Newsroom

Pixxel-Led Consortium Signs Agreement with IN-SPACe to Build India’s National EO Constellation

January 21, 2026
Pixxel-Led Consortium Signs Agreement with IN-SPACe to Build India’s National EO Constellation

Bengaluru, India, Wednesday, 21 January 2026: Pixxel, a planetary intelligence company that builds and operates some of the world’s most advanced imaging satellites, formalised its agreement with the Indian National Space Promotion and Authorisation Centre (IN-SPACe) today to build India's national Earth Observation constellation. Leading a consortium of four Indian space companies, Pixxel will design, build, own, and operate the country's first privately-led national satellite system under a Public-Private Partnership framework.

The signing marks a watershed moment for India's space sector, the country's first private-led national Earth Observation constellation and one of the largest public-private partnerships in Indian space history. It represents a fundamental shift from exclusively government-built systems to private industry designing, financing, and operating critical national assets, positioning India among a select group of nations capable of deploying advanced multimodal EO constellations through private-sector leadership.
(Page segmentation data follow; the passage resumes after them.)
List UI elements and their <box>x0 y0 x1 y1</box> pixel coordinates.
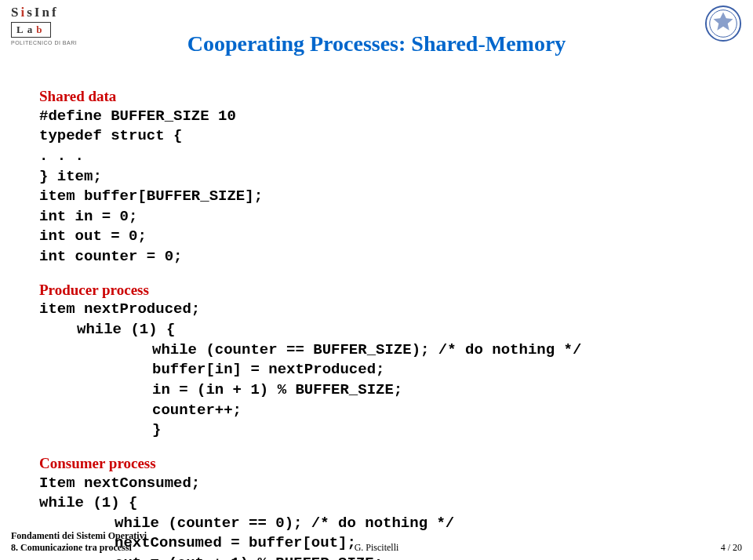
slide-title: Cooperating Processes: Shared-Memory <box>0 31 753 56</box>
footer-left-1: Fondamenti dei Sistemi Operativi <box>11 530 742 542</box>
code-line: item nextProduced; <box>39 300 714 320</box>
code-line: int out = 0; <box>39 227 714 247</box>
shared-data-heading: Shared data <box>39 86 714 107</box>
code-line: out = (out + 1) % BUFFER_SIZE; <box>115 554 714 560</box>
code-line: #define BUFFER_SIZE 10 <box>39 107 714 127</box>
code-line: while (1) { <box>39 493 714 514</box>
footer-author: G. Piscitelli <box>355 542 399 554</box>
code-line: Item nextConsumed; <box>39 474 714 494</box>
code-line: int in = 0; <box>39 207 714 227</box>
consumer-heading: Consumer process <box>39 453 714 474</box>
footer-left-2: 8. Comunicazione tra processi <box>11 542 132 554</box>
slide-body: Shared data #define BUFFER_SIZE 10 typed… <box>39 86 714 560</box>
code-line: while (1) { <box>77 320 714 340</box>
code-line: buffer[in] = nextProduced; <box>152 360 714 380</box>
code-line: typedef struct { <box>39 126 714 147</box>
code-line: item buffer[BUFFER_SIZE]; <box>39 187 714 207</box>
code-line: counter++; <box>152 401 714 421</box>
producer-heading: Producer process <box>39 280 714 300</box>
code-line: int counter = 0; <box>39 247 714 267</box>
code-line: . . . <box>39 147 714 167</box>
code-line: in = (in + 1) % BUFFER_SIZE; <box>152 380 714 401</box>
code-line: while (counter == BUFFER_SIZE); /* do no… <box>152 340 714 361</box>
code-line: } item; <box>39 167 714 187</box>
code-line: } <box>152 420 714 441</box>
footer: Fondamenti dei Sistemi Operativi 8. Comu… <box>11 530 742 554</box>
footer-page: 4 / 20 <box>721 542 742 554</box>
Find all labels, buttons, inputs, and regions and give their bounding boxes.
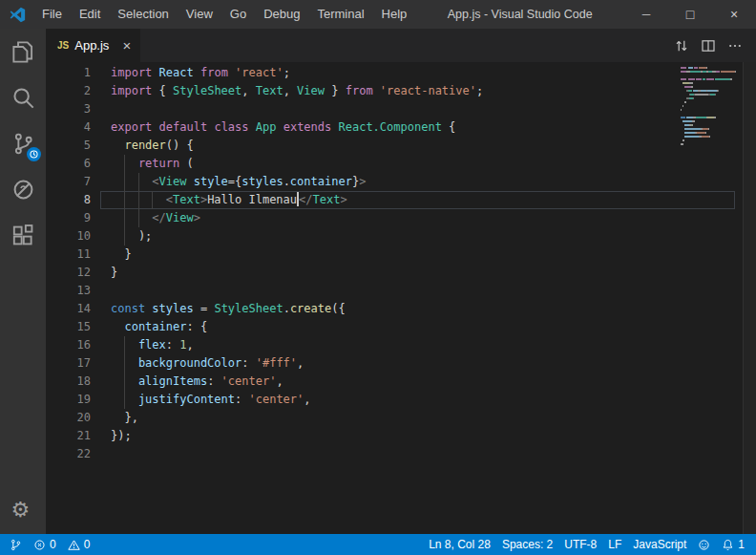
- tab-close-icon[interactable]: ×: [122, 38, 131, 53]
- activity-explorer[interactable]: [0, 29, 46, 75]
- line-number[interactable]: 5: [46, 137, 91, 155]
- line-number[interactable]: 11: [46, 245, 91, 264]
- code-line-14[interactable]: 14const styles = StyleSheet.create({: [46, 300, 756, 318]
- activity-source-control[interactable]: [0, 120, 46, 166]
- line-number[interactable]: 21: [46, 427, 91, 445]
- code-line-2[interactable]: 2import { StyleSheet, Text, View } from …: [46, 82, 756, 100]
- code-editor[interactable]: 1import React from 'react';2import { Sty…: [46, 62, 756, 534]
- status-warnings[interactable]: 0: [62, 534, 96, 555]
- code-line-3[interactable]: 3: [46, 100, 756, 118]
- code-line-4[interactable]: 4export default class App extends React.…: [46, 118, 756, 137]
- line-text[interactable]: alignItems: 'center',: [100, 373, 735, 391]
- line-text[interactable]: render() {: [100, 137, 735, 155]
- minimize-button[interactable]: ─: [624, 0, 668, 29]
- status-branch[interactable]: [4, 534, 28, 555]
- code-line-22[interactable]: 22: [46, 445, 756, 463]
- line-text[interactable]: <View style={styles.container}>: [100, 173, 735, 191]
- line-text[interactable]: );: [100, 227, 735, 245]
- line-number[interactable]: 19: [46, 391, 91, 409]
- line-number[interactable]: 15: [46, 318, 91, 336]
- line-number[interactable]: 1: [46, 64, 91, 82]
- activity-extensions[interactable]: [0, 212, 46, 258]
- line-text[interactable]: backgroundColor: '#fff',: [100, 354, 735, 373]
- code-line-8[interactable]: 8<Text>Hallo Ilmenau</Text>: [46, 191, 756, 209]
- more-actions-button[interactable]: [724, 34, 746, 57]
- status-indentation[interactable]: Spaces: 2: [496, 534, 558, 555]
- code-line-19[interactable]: 19justifyContent: 'center',: [46, 391, 756, 409]
- line-number[interactable]: 3: [46, 100, 91, 118]
- line-text[interactable]: justifyContent: 'center',: [100, 391, 735, 409]
- line-text[interactable]: import React from 'react';: [100, 64, 735, 82]
- code-line-17[interactable]: 17backgroundColor: '#fff',: [46, 354, 756, 373]
- code-line-1[interactable]: 1import React from 'react';: [46, 64, 756, 82]
- line-number[interactable]: 8: [46, 191, 91, 209]
- line-text[interactable]: });: [100, 427, 735, 445]
- activity-debug[interactable]: [0, 166, 46, 212]
- code-line-9[interactable]: 9</View>: [46, 209, 756, 227]
- code-line-12[interactable]: 12}: [46, 264, 756, 282]
- code-line-21[interactable]: 21});: [46, 427, 756, 445]
- menu-go[interactable]: Go: [221, 0, 255, 29]
- line-number[interactable]: 12: [46, 264, 91, 282]
- split-editor-button[interactable]: [697, 34, 720, 57]
- menu-file[interactable]: File: [33, 0, 71, 29]
- line-text[interactable]: import { StyleSheet, Text, View } from '…: [100, 82, 735, 100]
- menu-selection[interactable]: Selection: [109, 0, 177, 29]
- line-number[interactable]: 2: [46, 82, 91, 100]
- line-text[interactable]: }: [100, 264, 735, 282]
- line-number[interactable]: 22: [46, 445, 91, 463]
- line-text[interactable]: const styles = StyleSheet.create({: [100, 300, 735, 318]
- menu-help[interactable]: Help: [373, 0, 416, 29]
- line-number[interactable]: 20: [46, 409, 91, 427]
- close-button[interactable]: ×: [712, 0, 756, 29]
- code-area[interactable]: 1import React from 'react';2import { Sty…: [46, 64, 756, 463]
- line-number[interactable]: 7: [46, 173, 91, 191]
- line-text[interactable]: }: [100, 245, 735, 264]
- line-number[interactable]: 9: [46, 209, 91, 227]
- minimap[interactable]: [681, 66, 742, 158]
- line-text[interactable]: container: {: [100, 318, 735, 336]
- line-text[interactable]: return (: [100, 155, 735, 173]
- line-number[interactable]: 13: [46, 282, 91, 300]
- status-notifications[interactable]: 1: [716, 534, 750, 555]
- status-language[interactable]: JavaScript: [627, 534, 692, 555]
- menu-view[interactable]: View: [178, 0, 221, 29]
- line-number[interactable]: 10: [46, 227, 91, 245]
- tab-app-js[interactable]: JS App.js ×: [46, 29, 140, 62]
- code-line-5[interactable]: 5render() {: [46, 137, 756, 155]
- open-changes-button[interactable]: [670, 34, 693, 57]
- line-text[interactable]: [100, 100, 735, 118]
- code-line-20[interactable]: 20},: [46, 409, 756, 427]
- line-text[interactable]: </View>: [100, 209, 735, 227]
- status-encoding[interactable]: UTF-8: [558, 534, 602, 555]
- code-line-7[interactable]: 7<View style={styles.container}>: [46, 173, 756, 191]
- maximize-button[interactable]: □: [668, 0, 712, 29]
- code-line-10[interactable]: 10);: [46, 227, 756, 245]
- code-line-15[interactable]: 15container: {: [46, 318, 756, 336]
- status-feedback[interactable]: [692, 534, 716, 555]
- code-line-16[interactable]: 16flex: 1,: [46, 336, 756, 354]
- status-errors[interactable]: 0: [28, 534, 62, 555]
- code-line-18[interactable]: 18alignItems: 'center',: [46, 373, 756, 391]
- vertical-scrollbar[interactable]: [743, 62, 756, 534]
- line-text[interactable]: <Text>Hallo Ilmenau</Text>: [100, 191, 735, 209]
- activity-search[interactable]: [0, 75, 46, 120]
- line-number[interactable]: 16: [46, 336, 91, 354]
- activity-settings[interactable]: ⚙: [0, 488, 46, 534]
- menu-edit[interactable]: Edit: [71, 0, 109, 29]
- line-text[interactable]: [100, 282, 735, 300]
- code-line-6[interactable]: 6return (: [46, 155, 756, 173]
- code-line-13[interactable]: 13: [46, 282, 756, 300]
- code-line-11[interactable]: 11}: [46, 245, 756, 264]
- line-number[interactable]: 14: [46, 300, 91, 318]
- status-eol[interactable]: LF: [602, 534, 627, 555]
- line-number[interactable]: 17: [46, 354, 91, 373]
- line-text[interactable]: },: [100, 409, 735, 427]
- status-cursor-position[interactable]: Ln 8, Col 28: [423, 534, 496, 555]
- line-number[interactable]: 18: [46, 373, 91, 391]
- line-number[interactable]: 6: [46, 155, 91, 173]
- line-text[interactable]: [100, 445, 735, 463]
- line-number[interactable]: 4: [46, 118, 91, 137]
- line-text[interactable]: flex: 1,: [100, 336, 735, 354]
- menu-terminal[interactable]: Terminal: [308, 0, 372, 29]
Commenting on the signing, Awais Ahmed, Founder and CEO of Pixxel, said: “This is a powerful declaration of India’s intent in space. For the first time, India will control its own Earth intelligence infrastructure, designed and operated by Indian companies, serving Indian needs first and global markets second. By entrusting this ₹1,200+ crore national project to a consortium of Indian startups, the government validates the country's private space ecosystem and its ability to deliver infrastructure on a global scale. This is what the new space economy looks like: private sector speed and innovation, deployed at national scale.”

Led by Pixxel, the consortium comprises Pixxel, Dhruva Space, PierSight and Satsure, combining complementary strengths in space hardware, analytics, and mission operations to create an end-to-end ecosystem spanning satellites, ground infrastructure, value-added services, and end-user analytics. 

Over the next five years, the consortium will invest over ₹1,200 crore to deploy 12 satellites spanning very high-resolution optical, multispectral, SAR, and hyperspectral imaging. The programme will provide reliable access to EO data for Indian government users, coordinated through IN-SPACe, while also enabling global commercialisation across sectors such as agriculture, environment, infrastructure, energy, and maritime.

This mission also advances Pixxel’s goal of building a full-stack intelligence and infrastructure layer to serve as a health monitor for the planet. Moving beyond occasional observation to continuous understanding, Pixxel’s planetary intelligence data will reveal patterns, risks, and opportunities before they become crises.

With this milestone signing, the consortium’s focus now turns to execution and delivery: building a constellation that will shape how India produces, uses, and shares Earth observation data in the years ahead, in close partnership with the government to deliver large-scale strategic impact.